I don't know what my bossy gelding would think about adding a donkey. He and my mare get along well. The mare might pal up with the donkey. It might be good for her, as the gelding doesn't really "pal" with anyone.
I read some forum replies on the Donkey site and the consensus is donkeys need a companion. So I will tell my friend that she should maybe get two donkeys if she plans to rehome her miniature horse. The horse is not friendly and she has had him quite a while and she still cannot even catch him. I thought of going to get him, but am uncertain about border crossing quarantines. I am in OK and she is in NM.


----------



## Maryann at MiniV (Jan 16, 2021)

No quarantines needed, last I checked. But the horse will need a health certificate and coggins test, provided by a vet.


----------



## Marsha Cassada (Jan 16, 2021)

Maryann at MiniV said:


> No quarantines needed, last I checked.
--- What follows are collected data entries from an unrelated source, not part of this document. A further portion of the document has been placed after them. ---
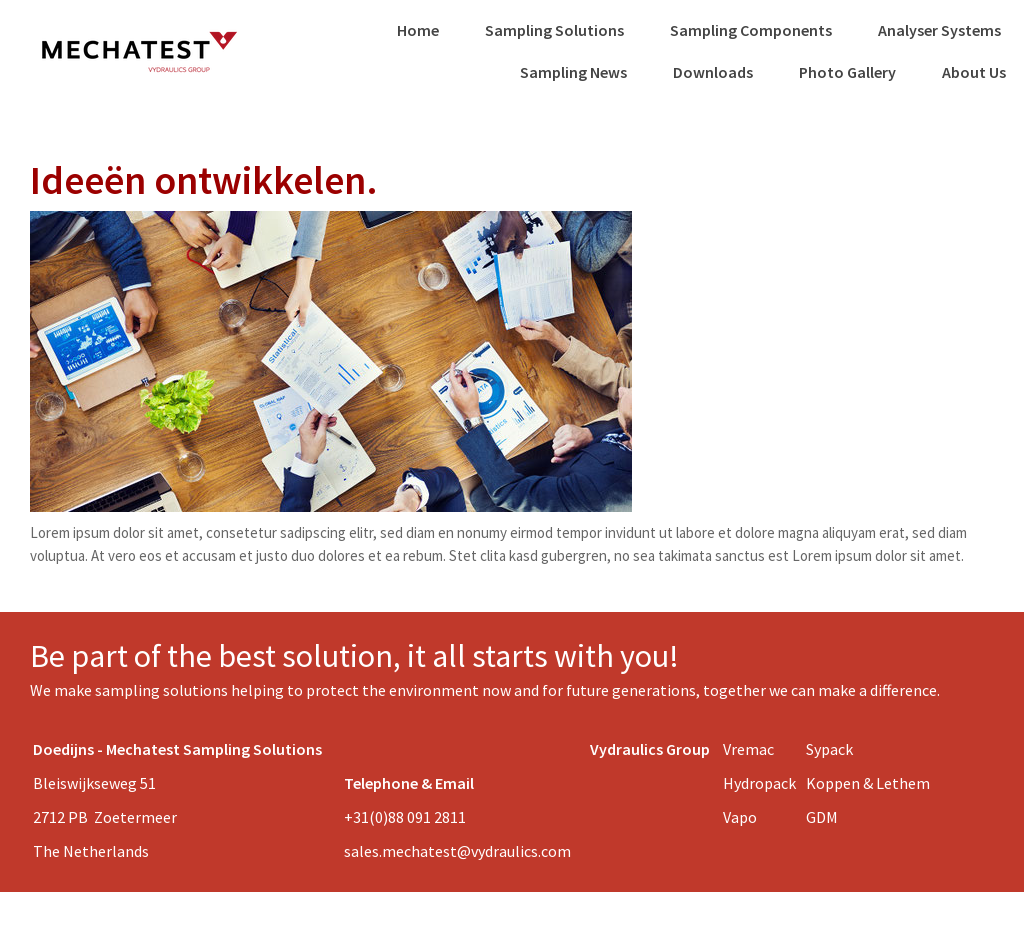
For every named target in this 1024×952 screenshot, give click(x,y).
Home (418, 30)
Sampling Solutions (554, 30)
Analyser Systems (939, 30)
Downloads (713, 72)
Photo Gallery (847, 72)
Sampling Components (751, 30)
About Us (974, 72)
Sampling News (573, 72)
But the horse will need a health certificate and coggins test, provided by a vet.


I was worried about people quarantines.


----------



## Dragon Hill (Jan 17, 2021)

She just wants one donkey by itself, no other equines? Donkey people will tell you to have two together, they prefer to buddy up. I think any equine would be lonely by itself, although I've done it. Does she have, or do any of her neighbors, have any other livestock?


----------



## Marsha Cassada (Jan 17, 2021)

Dragon Hill said:


> She just wants one donkey by itself, no other equines? Donkey people will tell you to have two together, they prefer to buddy up. I think any equine would be lonely by itself, although I've done it. Does she have, or do any of her neighbors, have any other livestock?


She has a miniature gelding but he is not friendly. She fears he would make the donkey unfriendly also. So I'm thinking she should rehome the horse and get two donkeys. 
My sister and i thought we would go get the horse but we are unsure about crossing state borders. NM right now is pretty strict. I gave her the contact of the NM miniature horse club. Maybe she can rehome through them. He is registered.


----------



## Abby P (Jan 17, 2021)

I think they only care if you are staying - coming and going to pick up a horse should be OK provided you follow all the rules. I cross state lines every time I go and visit my horse! At least up here, "caring for livestock" is considered an essential activity and is exempt from travel restrictions.


----------